The eggs will stick out a little bit from the water, but it's not a problem. Cover with a lid and leave it to cook for 10 minutes.
I measure the water temperature during the 10 minutes. After 3 minutes: 83°C. After 5 minutes: 78°C. After 8 minutes: 74°C. After 10 minutes: 71°C.
After 10 minutes, take the eggs out immediately and run cold water over them. Leave them in cold water until they are cooled down completely.
I used medium sized eggs. The ambient temperature in the room was 27°C though, so the water may cool slower or faster if it's hotter or colder.
Keep the heat conductivity of the pan in mind too. I used a 15 cm diameter small pan and kept it on the stove top. Aluminum pans conduct heat better, so the hot water will cool faster.
Note: According to new food and nutrition guidelines, a size M egg is 58 to 64 g. A size L egg is 64-70 g. Use "M" eggs.
Note: Here I used 64 g eggs with success! After 10 minutes the water temperature was 71°C. This was an ungraded egg but again, to be redundant, please use size "M" eggs.

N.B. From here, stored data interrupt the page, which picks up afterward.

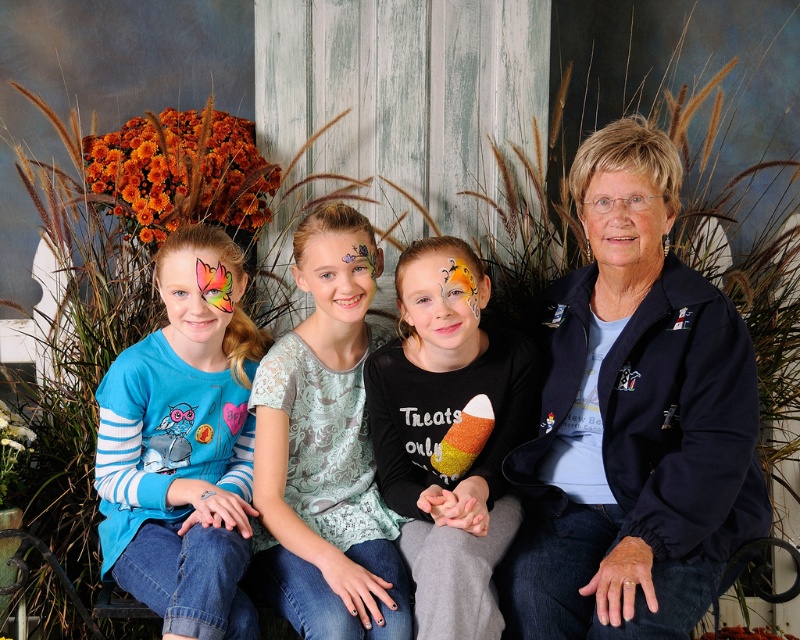 You are a photographer taking a picture of the group. You notice the matte black jacket at center and the lace fabric shirt at center. Which clothing item is positioned higher in the image?

The matte black jacket at center is located above the lace fabric shirt at center, so it is positioned higher in the image.

You are a photographer setting up a tripod to take a group photo of the people in the scene. You need to ensure that both the matte black jacket at center and the matte black jacket at upper right are fully visible in the frame. Based on their sizes, which jacket should you position closer to the camera to maintain their visibility?

The matte black jacket at center is taller than the matte black jacket at upper right, so positioning the taller matte black jacket at center closer to the camera will help ensure both are fully visible in the frame. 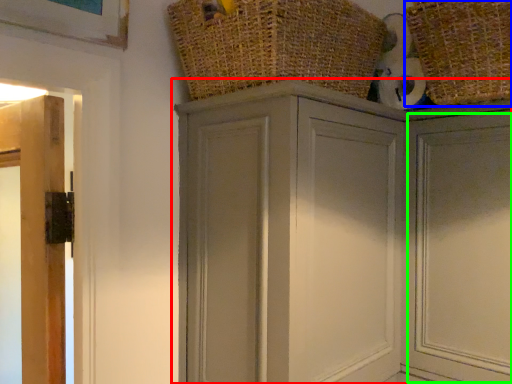 Question: Based on their relative distances, which object is farther from cupboard (highlighted by a red box)? Choose from basket (highlighted by a blue box) and door (highlighted by a green box).

Choices:
 (A) basket
 (B) door

Answer: (A) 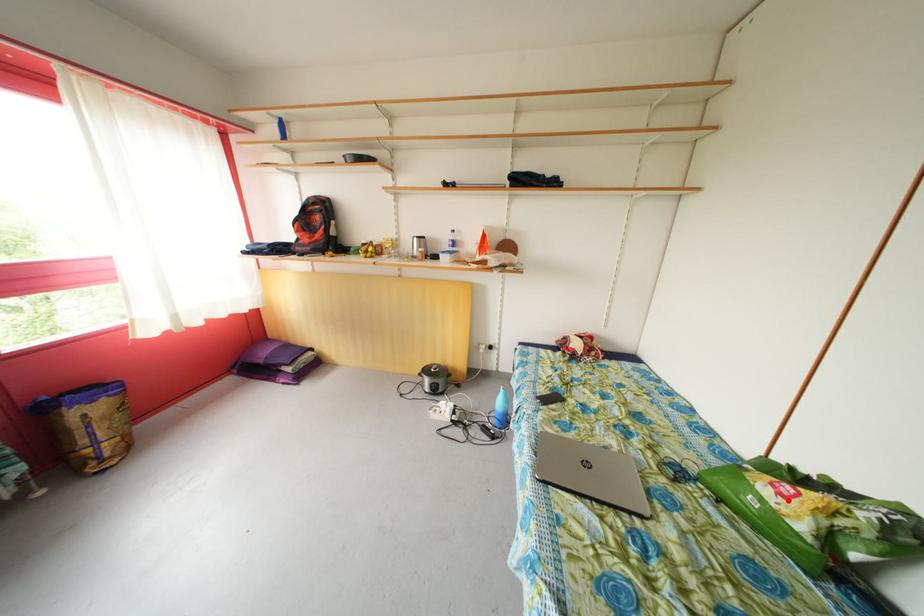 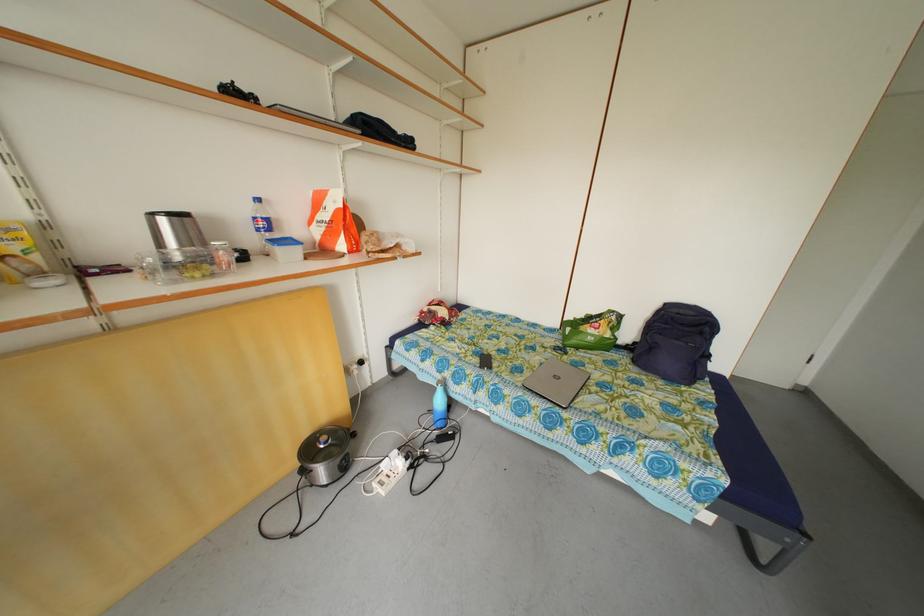 The point at the highlighted location is marked in the first image. Where is the corresponding point in the second image?

(602, 334) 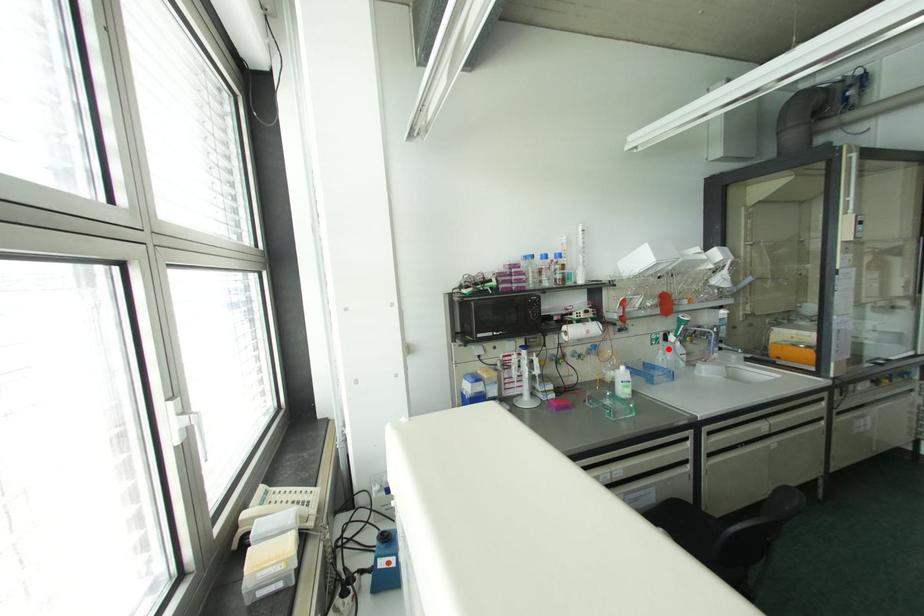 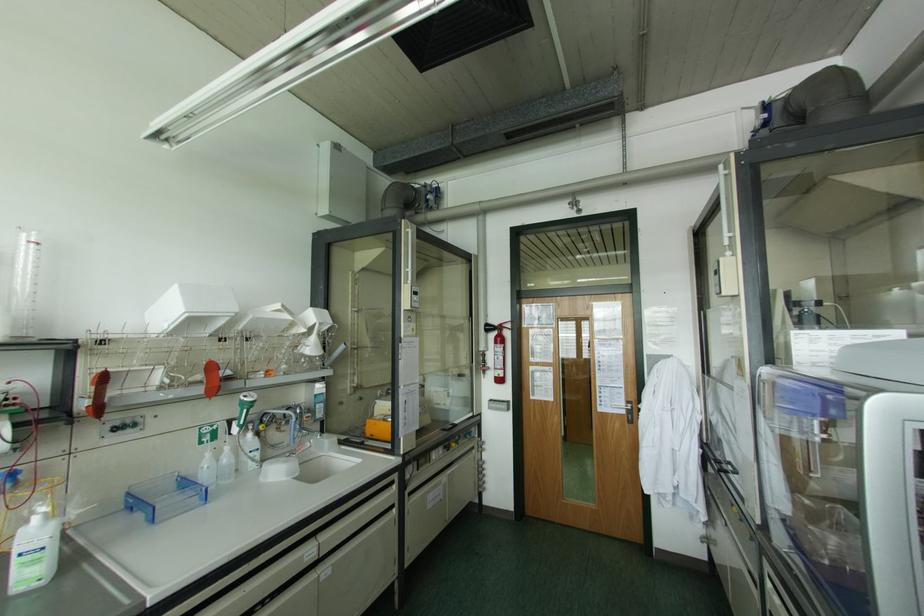 Question: I am providing you with two images of the same scene from different viewpoints. In image1, a red point is highlighted. Considering the same 3D point in image2, which of the following is correct?

Choices:
 (A) It is closer
 (B) It is farther

Answer: (A) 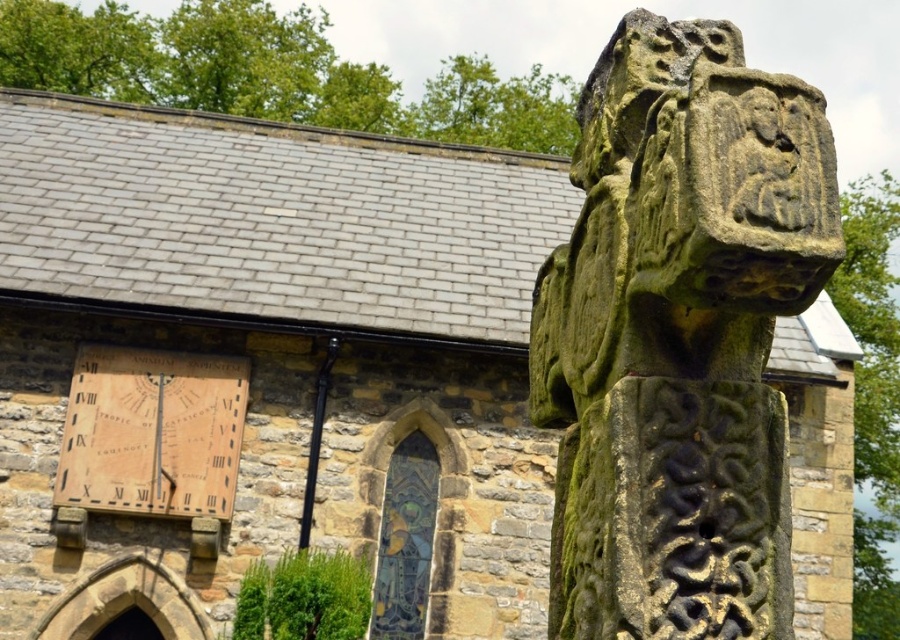 Does green mossy stone cross at upper right lie behind wooden sundial at left?

No.

Is green mossy stone cross at upper right shorter than wooden sundial at left?

No.

Locate an element on the screen. The width and height of the screenshot is (900, 640). green mossy stone cross at upper right is located at coordinates coord(678,337). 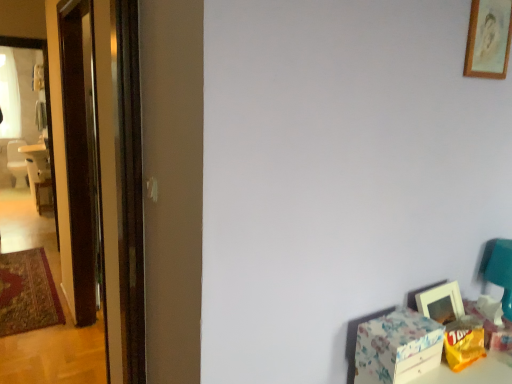 Question: Can you confirm if matte white picture frame at lower right, which ranks as the first picture frame in bottom-to-top order, is thinner than wooden frame at upper right, the first picture frame from the top?

Choices:
 (A) no
 (B) yes

Answer: (A)

Question: Is matte white picture frame at lower right, the 2th picture frame in the top-to-bottom sequence, closer to the viewer compared to wooden frame at upper right, the first picture frame from the top?

Choices:
 (A) no
 (B) yes

Answer: (A)

Question: Can you confirm if matte white picture frame at lower right, which ranks as the first picture frame in bottom-to-top order, is positioned to the right of wooden frame at upper right, marked as the second picture frame in a bottom-to-top arrangement?

Choices:
 (A) yes
 (B) no

Answer: (B)

Question: Are matte white picture frame at lower right, which ranks as the first picture frame in bottom-to-top order, and wooden frame at upper right, the first picture frame from the top, beside each other?

Choices:
 (A) no
 (B) yes

Answer: (A)

Question: Is matte white picture frame at lower right, the 2th picture frame in the top-to-bottom sequence, facing towards wooden frame at upper right, marked as the second picture frame in a bottom-to-top arrangement?

Choices:
 (A) yes
 (B) no

Answer: (B)

Question: From a real-world perspective, is matte white picture frame at lower right, the 2th picture frame in the top-to-bottom sequence, under wooden frame at upper right, the first picture frame from the top?

Choices:
 (A) no
 (B) yes

Answer: (B)

Question: Is wooden frame at upper right, marked as the second picture frame in a bottom-to-top arrangement, at the right side of matte white picture frame at lower right, the 2th picture frame in the top-to-bottom sequence?

Choices:
 (A) no
 (B) yes

Answer: (B)

Question: Would you say wooden frame at upper right, the first picture frame from the top, is outside matte white picture frame at lower right, the 2th picture frame in the top-to-bottom sequence?

Choices:
 (A) no
 (B) yes

Answer: (B)

Question: Is wooden frame at upper right, the first picture frame from the top, positioned before matte white picture frame at lower right, the 2th picture frame in the top-to-bottom sequence?

Choices:
 (A) no
 (B) yes

Answer: (B)

Question: Is wooden frame at upper right, marked as the second picture frame in a bottom-to-top arrangement, facing away from matte white picture frame at lower right, which ranks as the first picture frame in bottom-to-top order?

Choices:
 (A) yes
 (B) no

Answer: (B)

Question: Considering the relative sizes of wooden frame at upper right, the first picture frame from the top, and matte white picture frame at lower right, the 2th picture frame in the top-to-bottom sequence, in the image provided, is wooden frame at upper right, the first picture frame from the top, smaller than matte white picture frame at lower right, the 2th picture frame in the top-to-bottom sequence,?

Choices:
 (A) yes
 (B) no

Answer: (A)

Question: Can matte white picture frame at lower right, the 2th picture frame in the top-to-bottom sequence, be found inside wooden frame at upper right, the first picture frame from the top?

Choices:
 (A) no
 (B) yes

Answer: (A)

Question: Is matte white picture frame at lower right, the 2th picture frame in the top-to-bottom sequence, to the right of transparent glass screen door at left from the viewer's perspective?

Choices:
 (A) yes
 (B) no

Answer: (A) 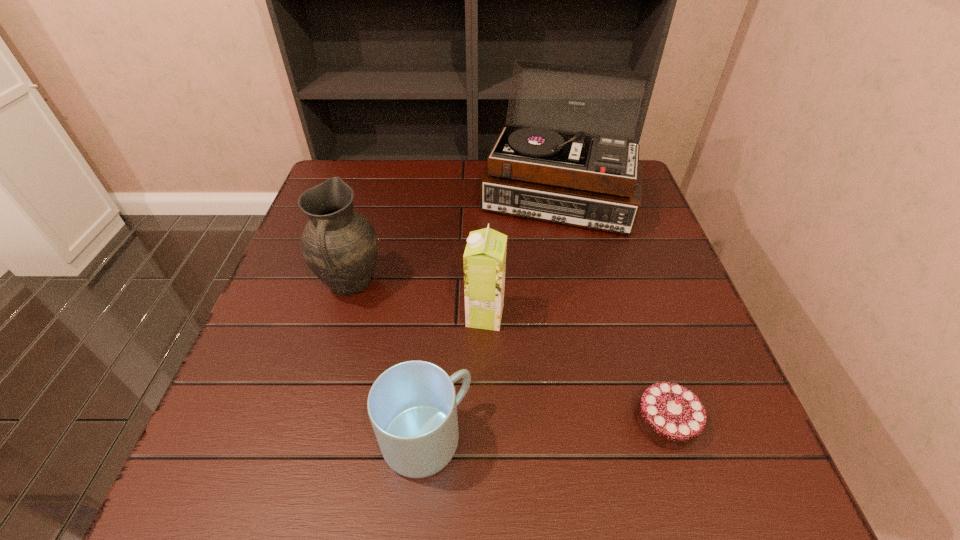 Locate an element on the screen. free spot located 0.260m on the left of the shortest object is located at coordinates (490, 421).

I want to click on object that is at the far edge, so click(x=545, y=165).

Where is `object located in the near edge section of the desktop`? This screenshot has height=540, width=960. object located in the near edge section of the desktop is located at coordinates (412, 406).

Identify the location of object at the left edge. The image size is (960, 540). (340, 246).

This screenshot has width=960, height=540. In order to click on record player that is positioned at the right edge in this screenshot , I will do `click(545, 165)`.

Image resolution: width=960 pixels, height=540 pixels. I want to click on chocolate cake located at the right edge, so click(x=670, y=415).

Locate an element on the screen. This screenshot has width=960, height=540. object located at the far right corner is located at coordinates (545, 165).

At what (x,y) coordinates should I click in order to perform the action: click on vacant space at the far edge of the desktop. Please return your answer as a coordinate pair (x, y). Looking at the image, I should click on (462, 194).

Identify the location of vacant area at the near edge. This screenshot has height=540, width=960. (426, 500).

Locate an element on the screen. The width and height of the screenshot is (960, 540). free space at the left edge of the desktop is located at coordinates (302, 225). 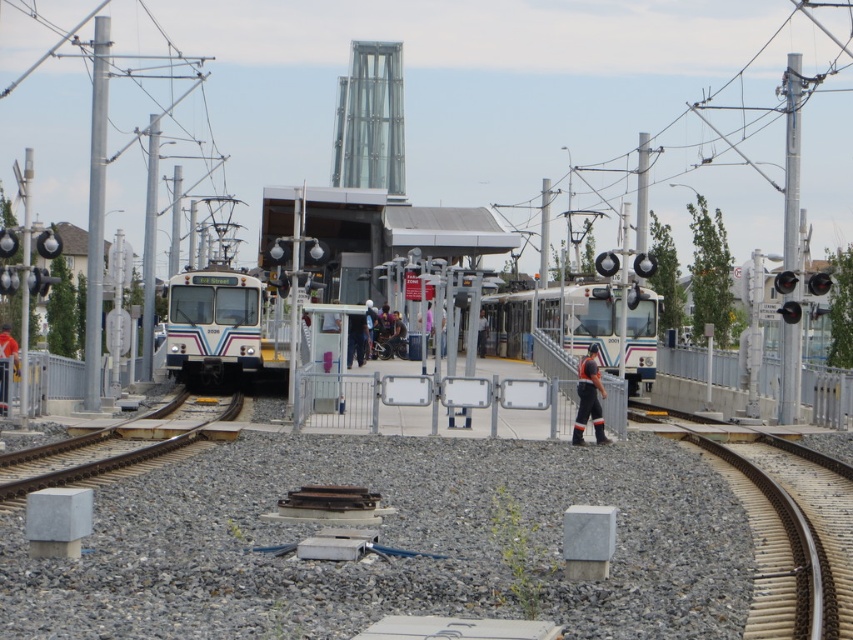 You are a passenger standing at the center of the station and see the brown wooden train track at lower right and the matte black person at center. Which object is closer to the ground?

The brown wooden train track at lower right is located below the matte black person at center, so it is closer to the ground.

You are a maintenance worker at the station. You need to inspect the orange reflective pants at center and the matte black person at center. The safety protocol states that you must stay at least 30 feet away from both objects. Can you safely inspect both objects without violating the safety distance?

The orange reflective pants at center is 33.18 feet from matte black person at center. Since the minimum required distance is 30 feet, the distance between them is sufficient. Therefore, you can safely inspect both objects without violating the safety distance.

You are a photographer standing at the entrance of the train station. You want to take a photo of both point [595,396] and point [4,374]. Which point will appear larger in your photo?

Point [595,396] is closer to the camera than point [4,374], so it will appear larger in the photo. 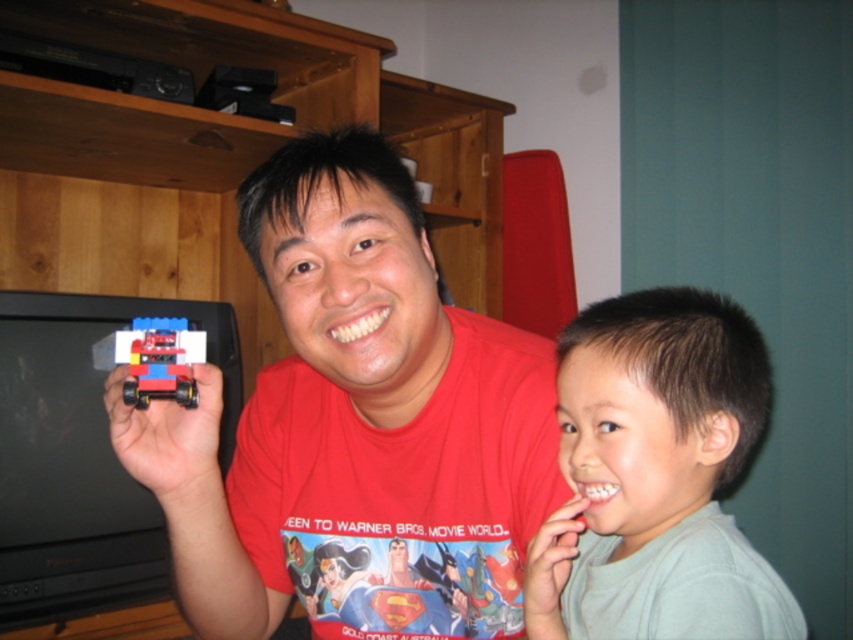 Does point (398, 557) come closer to viewer compared to point (157, 380)?

No, it is not.

Which is in front, point (267, 192) or point (167, 332)?

Point (167, 332) is in front.

Image resolution: width=853 pixels, height=640 pixels. Describe the element at coordinates (355, 426) in the screenshot. I see `matte plastic toy car at left` at that location.

The width and height of the screenshot is (853, 640). In order to click on matte plastic toy car at left in this screenshot , I will do `click(355, 426)`.

Which of these two, matte plastic toy car at left or light gray cotton shirt at right, stands shorter?

light gray cotton shirt at right

Is matte plastic toy car at left positioned behind light gray cotton shirt at right?

Yes, it is.

Which is in front, point (445, 481) or point (631, 502)?

Point (631, 502) is in front.

Locate an element on the screen. This screenshot has width=853, height=640. matte plastic toy car at left is located at coordinates (355, 426).

Is point (595, 608) closer to camera compared to point (181, 348)?

Yes, point (595, 608) is closer to viewer.

The height and width of the screenshot is (640, 853). What are the coordinates of `light gray cotton shirt at right` in the screenshot? It's located at (656, 476). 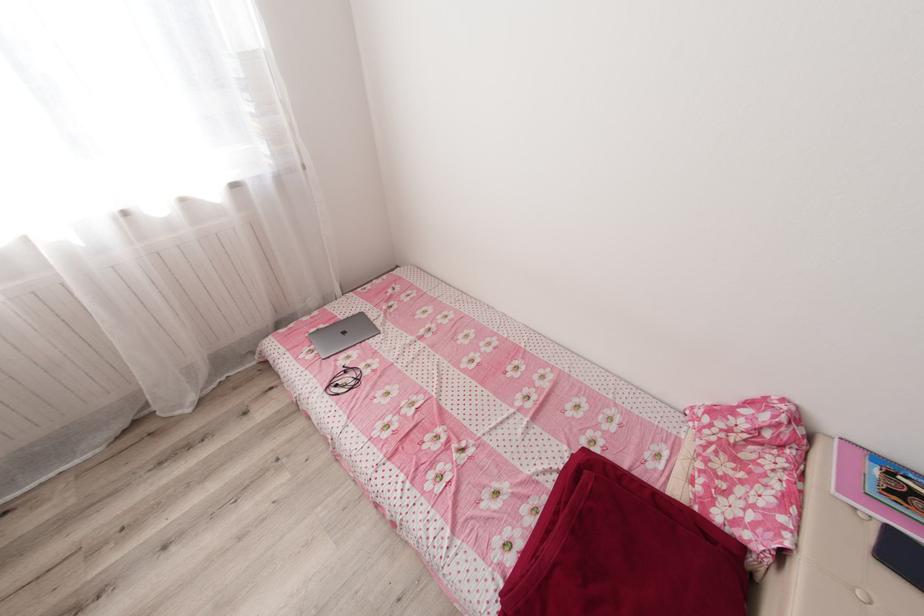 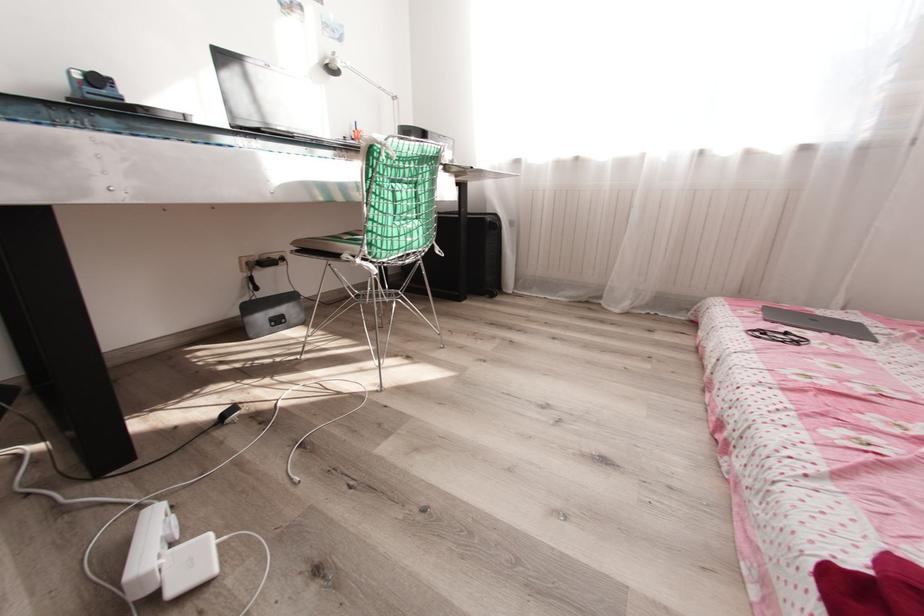 Question: The camera is either moving clockwise (left) or counter-clockwise (right) around the object. The first image is from the beginning of the video and the second image is from the end. Is the camera moving left or right when shooting the video?

Choices:
 (A) Left
 (B) Right

Answer: (B) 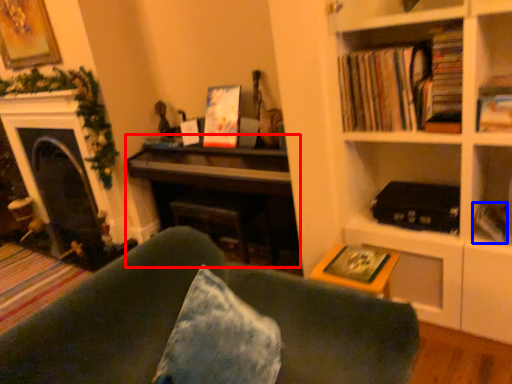 Question: Among these objects, which one is farthest to the camera, piano (highlighted by a red box) or paperback book (highlighted by a blue box)?

Choices:
 (A) piano
 (B) paperback book

Answer: (A)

For L or LL (extra-large) eggs: They took 11 minutes when the room temperature was 27°C again. The egg on the left is an extra-large (LL) that weighs 74 g. The one on the right is L size and weighs 69 g. Leave the eggs in the hot water until they have set as much as you like.
To list the times by size, using 400 ml of water covered with a lid. Size M: 10 minutes; size L: 11 minutes; size LL: 12 minutes. But it varies depending on the room temperature. (continued in Step 13)
The times listed in Step 12 are for when the room temperature is 27°C in the summer. In May, when the room temperature was 23°C size M eggs (62 and 63g) took 12 minutes.
Story Behind this Recipe
Conventional wisdom says that you need to use room temperature eggs... But onsen soft-boiled eggs are made by taking advantage of the different set points between the yolk and white of an egg, so if you add still-cold eggs straight from the refrigerator, the water temperature goes down, which is good. The important thing is to maintain a water temperature above 70 °C. I experimented.
Since cold eggs are used, I pierced the shells beforehand to prevent them from cracking. This is quite easy to do. Then just put the eggs in the hot water and set the timer! Make sure to measure out the water properly and to start the timer after putting the lid on, since the ambient temperature can affect the results. In addition, try to use the same pan every time for consistent results.